Mrs. Shepherd twisted around and looked back at the man. He flicked his tongue out and wagged it below his brown moustache. He would one day fall from a scaffold and end up in the University of Kentucky Medical Center in Lexington with a tube in his throat that allowed a machine to breathe for him. Unable to move, staring at the ceiling for hours when he woke, before they would prop him up and set the television on a station. This, however, is still a number of years off. Right now, he was laughing at the woman and grabbing himself.
The morning air, low lying, pregnant with morning light. Sunlight smeared over the hills and green leaves of the now full trees. All was still, dappled, right. That otherworldly haze draped over the world outside, something reserved for another life.
“I get up pretty early. I start showing houses as early as I can. My husband teaches. We’ve lived here for years. I spend a lot of time driving around, but it’s not so bad, the countryside and all—”
This commute gave Mrs. Shepherd lots of time in her gold Oldsmobile with her audiobooks. Six Steps to Personal Success and Wealth and Weight Loss. Each morning, golden sunrise behind her, she masticated maple-flavored sausage biscuits from Hardee’s, and each evening, sunset behind her, she sipped Biggie-sized sodas from Wendy’s. It kept her out of the house.
“I have a daughter. She runs a nonprofit for women.” There is a moment that she faces when meeting with new clients, the questions about her family, whether she says she has two children and then has to explain the loss of one or whether she says that she only has one and lets it go at that. When she has told people that she has two children and they ask what her son does, she is faced with a second choice — how much detail to go into. “We lost him.” Or, “He’s gone.” Or— What was too much? Too much for her, for the person listening. She never knew the right euphemism. Her instincts told her that people did not like being on the receiving end of such a story, especially in a business setting, when sitting down with a young couple, looking to buy their first home. A young couple with children of their own. Usually she opted to only name Leah and explain Leah’s work, which most people reacted positively to, but on occasion she met someone whom she felt a harmony with, who she sensed would be receptive to the story. Or perhaps she was only giving in, to the detriment of her sales numbers that month, to the sudden and periodic need to speak it, to give voice to her life, her loss. Perhaps the people she told didn’t want to hear this sad story any more than any other person at 10:15 in the morning looking at a 3 br, 2.5 bath, starter home in great neighborhood, great schools, central AC. Maybe her instincts were failing her and she was reading these few wrong. Or maybe some people cared enough that she could sense it. She didn’t know. “Look at how the light comes in.”

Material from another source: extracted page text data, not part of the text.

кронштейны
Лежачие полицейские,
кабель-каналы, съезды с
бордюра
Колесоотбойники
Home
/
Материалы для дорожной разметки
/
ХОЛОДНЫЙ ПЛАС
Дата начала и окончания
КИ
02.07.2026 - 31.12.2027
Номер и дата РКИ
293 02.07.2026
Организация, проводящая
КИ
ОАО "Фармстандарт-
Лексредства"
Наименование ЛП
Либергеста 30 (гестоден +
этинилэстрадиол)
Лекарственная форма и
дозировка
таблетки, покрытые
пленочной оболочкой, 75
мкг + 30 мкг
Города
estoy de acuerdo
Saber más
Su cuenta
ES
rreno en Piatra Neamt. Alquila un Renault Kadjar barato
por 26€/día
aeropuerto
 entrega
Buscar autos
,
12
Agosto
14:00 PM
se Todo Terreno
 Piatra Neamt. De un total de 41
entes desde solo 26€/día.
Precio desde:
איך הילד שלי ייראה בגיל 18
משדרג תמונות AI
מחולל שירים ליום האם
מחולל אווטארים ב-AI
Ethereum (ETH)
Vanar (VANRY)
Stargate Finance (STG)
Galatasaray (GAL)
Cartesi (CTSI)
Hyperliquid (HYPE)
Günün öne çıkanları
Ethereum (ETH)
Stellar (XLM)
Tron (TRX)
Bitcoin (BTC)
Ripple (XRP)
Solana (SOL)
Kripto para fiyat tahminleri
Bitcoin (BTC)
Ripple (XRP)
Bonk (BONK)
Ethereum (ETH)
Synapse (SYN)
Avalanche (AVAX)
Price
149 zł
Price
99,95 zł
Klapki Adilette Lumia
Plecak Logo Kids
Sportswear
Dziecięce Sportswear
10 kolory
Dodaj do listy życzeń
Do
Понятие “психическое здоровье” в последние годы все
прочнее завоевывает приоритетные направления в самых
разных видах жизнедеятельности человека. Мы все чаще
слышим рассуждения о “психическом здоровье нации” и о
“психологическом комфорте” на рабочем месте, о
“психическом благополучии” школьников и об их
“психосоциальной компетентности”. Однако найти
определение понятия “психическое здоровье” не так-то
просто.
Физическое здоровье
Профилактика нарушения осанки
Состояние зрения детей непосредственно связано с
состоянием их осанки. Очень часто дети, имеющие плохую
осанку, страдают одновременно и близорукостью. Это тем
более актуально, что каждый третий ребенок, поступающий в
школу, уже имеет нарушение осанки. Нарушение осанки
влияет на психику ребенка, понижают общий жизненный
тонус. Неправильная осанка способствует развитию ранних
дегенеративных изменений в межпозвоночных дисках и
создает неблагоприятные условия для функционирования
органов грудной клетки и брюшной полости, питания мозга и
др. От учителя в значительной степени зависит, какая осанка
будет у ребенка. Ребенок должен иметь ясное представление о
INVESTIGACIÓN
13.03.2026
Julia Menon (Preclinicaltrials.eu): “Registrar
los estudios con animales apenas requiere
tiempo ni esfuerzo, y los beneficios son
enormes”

“You think he’s really going to do something? Like come here and shoot us up or something?”
“No, that would mean that he had to put pants on and go out.”

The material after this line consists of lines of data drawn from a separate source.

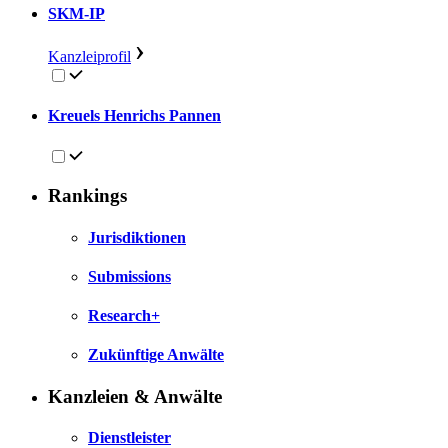
SKM-IP
Kanzleiprofil
Kreuels Henrichs Pannen
Rankings
Jurisdiktionen
Submissions
Research+
Zukünftige Anwälte
Kanzleien & Anwälte
Dienstleister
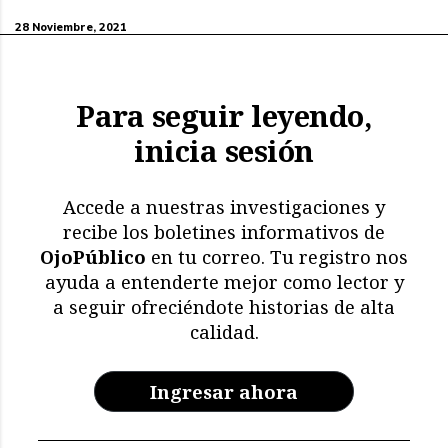
28 Noviembre, 2021
Para seguir leyendo,
inicia sesión
Accede a nuestras investigaciones y
recibe los boletines informativos de
OjoPúblico
en tu correo. Tu registro nos
ayuda a entenderte mejor como lector y
a seguir ofreciéndote historias de alta
calidad.
Ingresar ahora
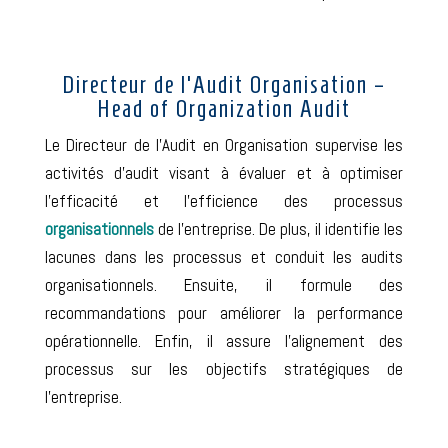
Directeur de l’Audit Organisation –
Head of Organization Audit
Le Directeur de l’Audit en Organisation supervise les
activités d’audit visant à évaluer et à
optimiser
l’efficacité et l’efficience des processus
organisationnels
de l’entreprise. De plus, il identifie les
lacunes dans les processus et conduit les audits
organisationnels. Ensuite, il formule des
recommandations pour améliorer la performance
opérationnelle. Enfin, il assure l’alignement des
processus sur les objectifs stratégiques de
l’entreprise.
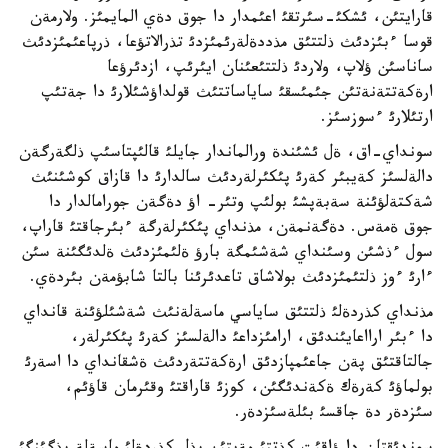
قارايتئن، ئشكئ-سئرتقئ اعئمدار دا جوق دةي المايمئز. ولارمةن
قوسا ءبئزدئث ذلتتئق مذددةلةرئمئزدئ تذرالاتؤعا، ذرپاعئمئزدئث
ساناسئن ؤلاپ، ولاردئ ذلتتئعئنان ايئرئپ، ازدئرؤعا
ارةكةتتةنةتئن جئمئسقئ ساياساتتئث قولداؤشئلارئ دا جةتئپ
ارتئلارئ ءسوزسئز.
سونداي-اق، ةل ئشئندة ورالماندار جايلئ قالئپتاسئپ ذلگةرگةن
دالةلسئز كةيبئر كةرئ پئكئرلةردئث سالدارئ دا قازاق كوشئنئث
شةكتةلؤئنة سةبةپشئ بولئپ وتئر- اؤ دةگةن جورامالدار دا
جوق ةمةس. دةگةنمةن، مذنداي پئكئرلةرگة ءبئرجاقتئ قاراپ،
سول ءذشئن وسئنداي شةشئمگة بارؤ ةلئمئزدئث ةلدئگئنة سئن
ءارئ ءوز ذلتئمئزدئث بولاشاق تاعدئرئنا بالتا شابؤمةن بئردةي.
مذنداي كذردةلئ ذلتتئق ساياسي ماسةلةنئث شةشئلؤئنة قانداي
دا ءبئر ارااعايئندئق، ارامئزداعئ دالةلسئز كةرئ پئكئرلةر،
جالتاقتئق پةن جاعئمپازدئق ارةكةتتةردئث ةشقانداي دا اسةرئ
بولماؤئ كةرةك ةكةندئگئن، كوزئ قاراقتئ وقئرمان قاؤئم،
سئزدةر دة جاقسئ بئلةسئزدةر.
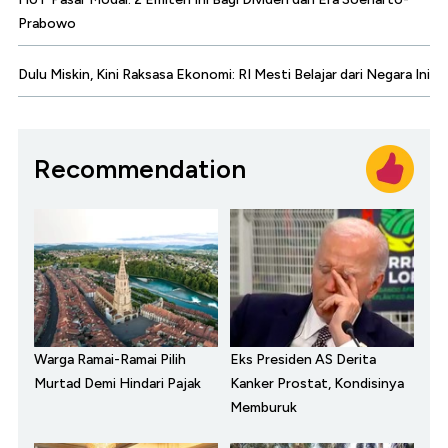
Prabowo
Dulu Miskin, Kini Raksasa Ekonomi: RI Mesti Belajar dari Negara Ini
Recommendation
Warga Ramai-Ramai Pilih
Eks Presiden AS Derita
Murtad Demi Hindari Pajak
Kanker Prostat, Kondisinya
Memburuk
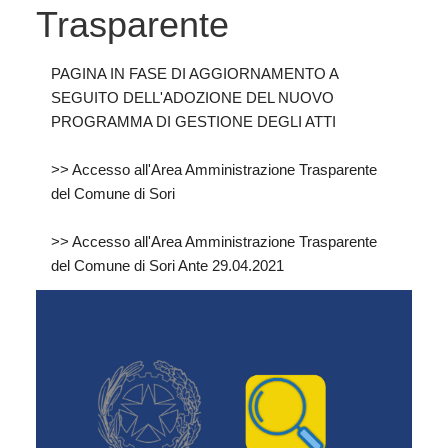
Trasparente
PAGINA IN FASE DI AGGIORNAMENTO A
SEGUITO DELL'ADOZIONE DEL NUOVO
PROGRAMMA DI GESTIONE DEGLI ATTI
>> Accesso all'Area Amministrazione Trasparente
del Comune di Sori
>> Accesso all'Area Amministrazione Trasparente
del Comune di Sori Ante 29.04.2021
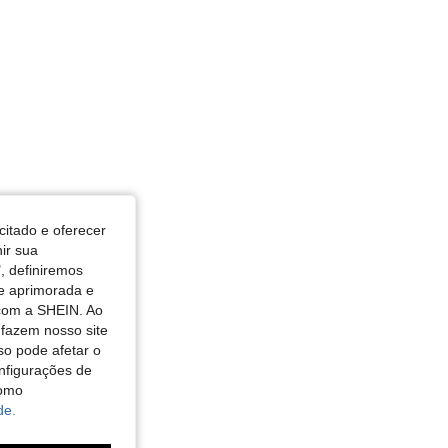
citado e oferecer
nir sua
, definiremos
de aprimorada e
 com a SHEIN. Ao
 fazem nosso site
so pode afetar o
nfigurações de
como
de.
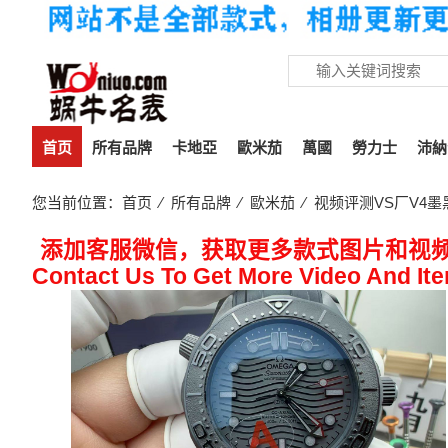
首页
所有品牌
卡地亞
歐米茄
萬國
勞力士
沛納
您当前位置：
首页
⁄
所有品牌
⁄
歐米茄
⁄ 视频评测VS厂V4墨黑欧
添加客服微信，获取更多款式图片和视
Contact Us To Get More Video And It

The abandoned pool of the Old Country Club was empty, an hourglass. The empty hourglass full of broken glass and sun-bleached cans glittering with slugs. On the crumbling plaster was written names of loves long since dead. Night held remaining moon. In the halls, cries were peeling paper. Horses sense haints. “Some of you are living in loneliness. Like a bird in a sack.” The preacher shuffled his papers, forgot the passage. In the summer, weeks are all the same. “The soil cries with his blood that only the Lord can hear. This mark to protect him against every hand.”